Most government initiatives identified as a way of boosting the economy through the construction has floundered in the execution
This week’s cabinet reshuffle has produced a distinctly “new term” feel about the government’s return to parliament. But the changes in many of the roles that directly affect construction - with former construction minister Mark Prisk taking on the housing brief, Locog chief Paul Deighton being brought in to spearhead infrastructure development, and arguably even the controversial replacement of transport secretary Justine Greening with one-time transport minister Patrick McLoughlin - represent more of a swapping of desks than a completely new intake.

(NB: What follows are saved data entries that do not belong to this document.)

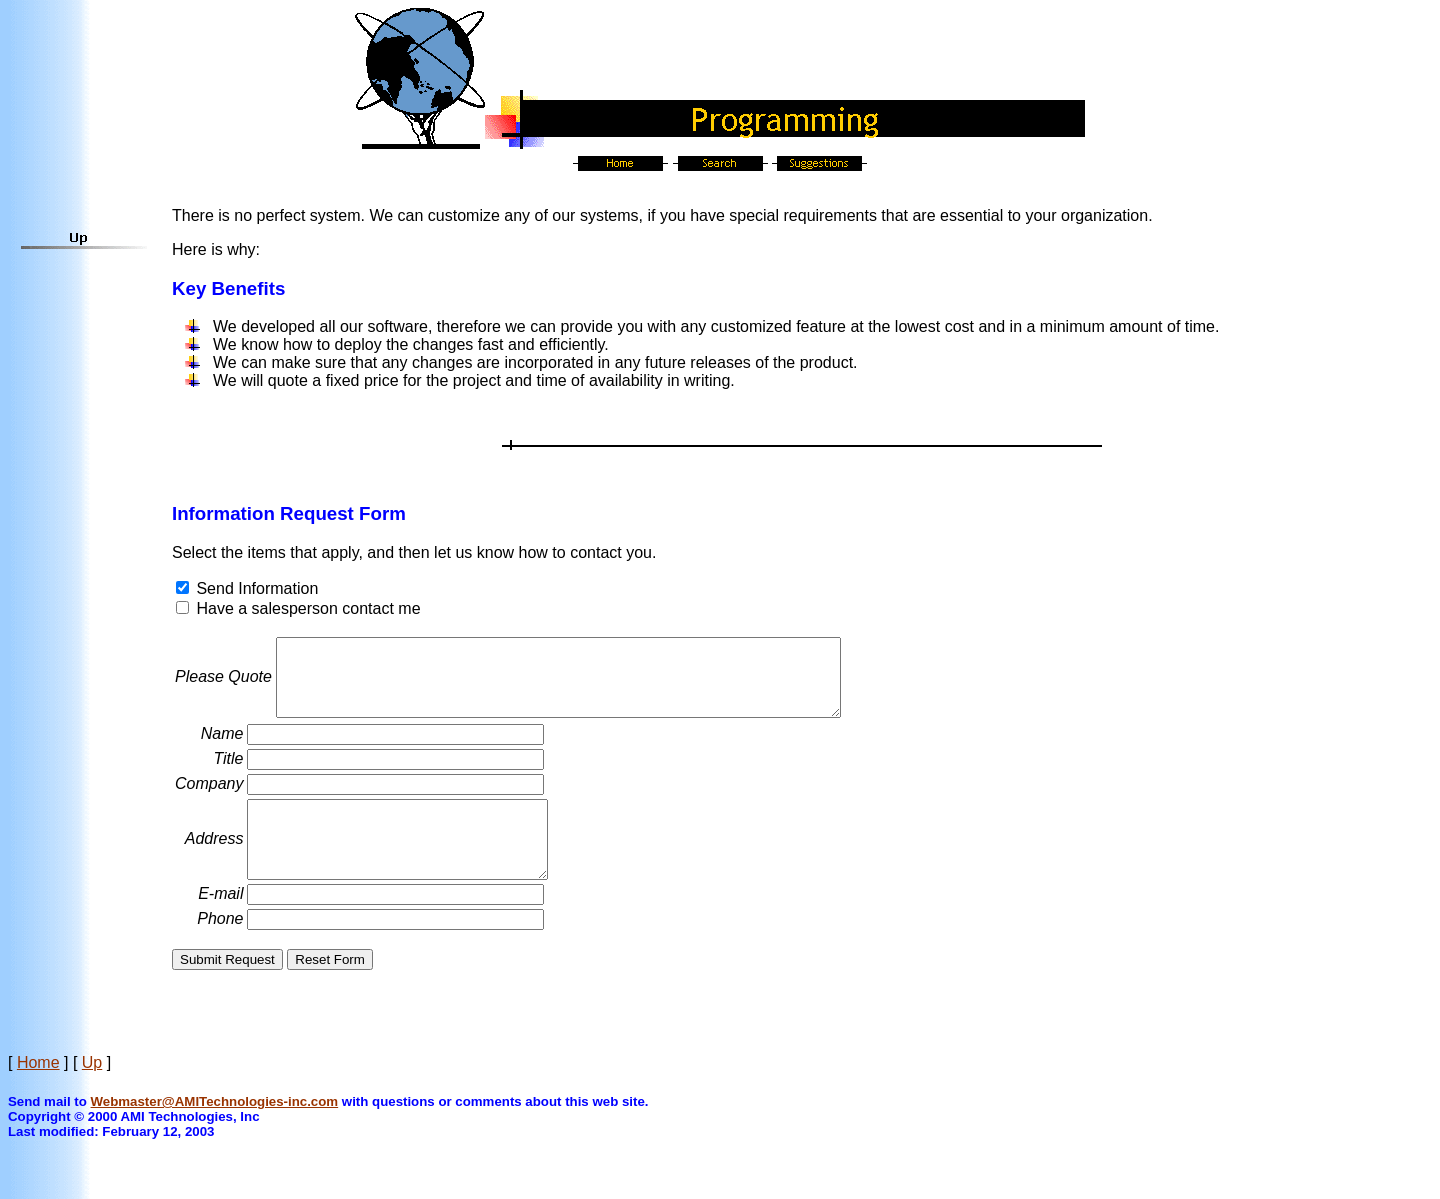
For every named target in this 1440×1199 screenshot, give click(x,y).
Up (92, 1092)
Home (38, 1092)
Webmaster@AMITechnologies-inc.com (215, 1131)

This rearranging of familiar faces has the potential to be a positive one for the industry, as it offers the opportunity for fresh impetus into critical areas of spending and policy that have all but ground to a halt, without compounding current delay by bringing in ministers with little or no detailed sector knowledge. And, as the industry is acutely aware, the need for fresh impetus is becoming more critical by the day, as virtually every initiative identified by the government as a way of boosting the economy through the construction of social, energy and transport infrastructure has floundered in the execution.
Virtually every initiative identified by the government as a way of boosting the economy through the construction of social, energy and transport infrastructure has floundered in the execution
A prime example of this is the education sector, which forms the focus of this week’s special “back to school” issue. With around two-thirds of the secondary school estate without recent investment and a shortage of thousands of places at primary level, there is no disputing the need for a meaningful construction programme. Yet, as we report in Are thse schools really a priority, the long-awaited £2bn PFI programme is still beset by delays, and even the government’s flagship free schools policy is struggling to develop as it envisaged, with a shortage of sites so severe that officials have had to take out an advert in the property press to find potential areas for development (News analysis: Space Exploration).

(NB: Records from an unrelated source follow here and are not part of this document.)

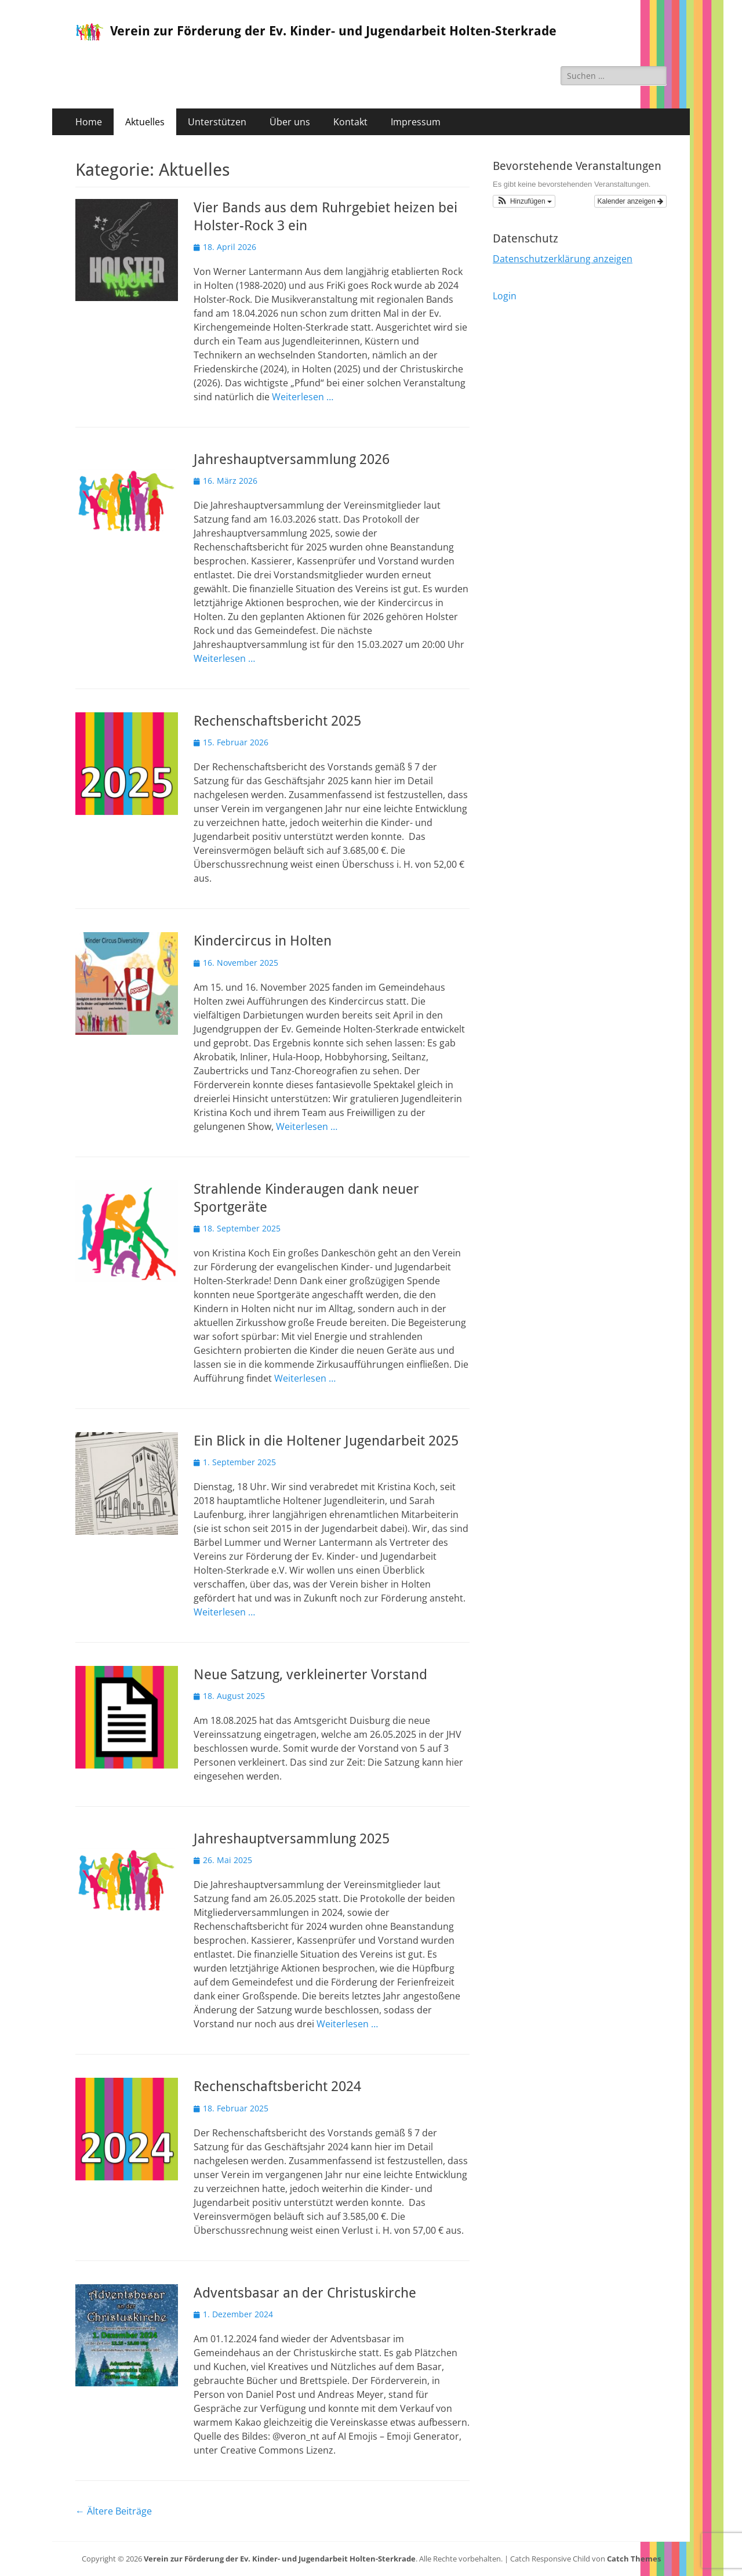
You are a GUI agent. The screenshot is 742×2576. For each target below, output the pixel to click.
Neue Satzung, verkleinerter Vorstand (310, 1674)
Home (88, 121)
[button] (524, 201)
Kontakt (350, 121)
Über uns (290, 121)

It’s not that there hasn’t been progress - two years after the government started pushing for standardised school designs, a handful of schools designed to those principles are opening to pupils (we review three of them on: Should schools be uniform). But, in the main, this development has been driven by industry, and if firms do not see government rhetoric around these services translating into a steady, predictable pipeline of work it doesn’t take an A-grade student to work out that they will wind down investment.
David Cameron’s reshuffle has been widely described as the start of positioning for the next election. That election will be fought around the economy and if the Conservative Party wishes to convince the country that it is delivering results, then the new ministers in post will have to look with urgency at where their departments’ central initiatives are not translating into work on the ground. Then, whether through fresh approaches to kickstarting financing, or increasing direct levels of government support in targeted quick-fix areas, they need to strain every sinew to get Britain moving, before the government is left with a legacy of headline initiatives with no workable detail, and, when it comes to schools, homes and energy, next to no material results.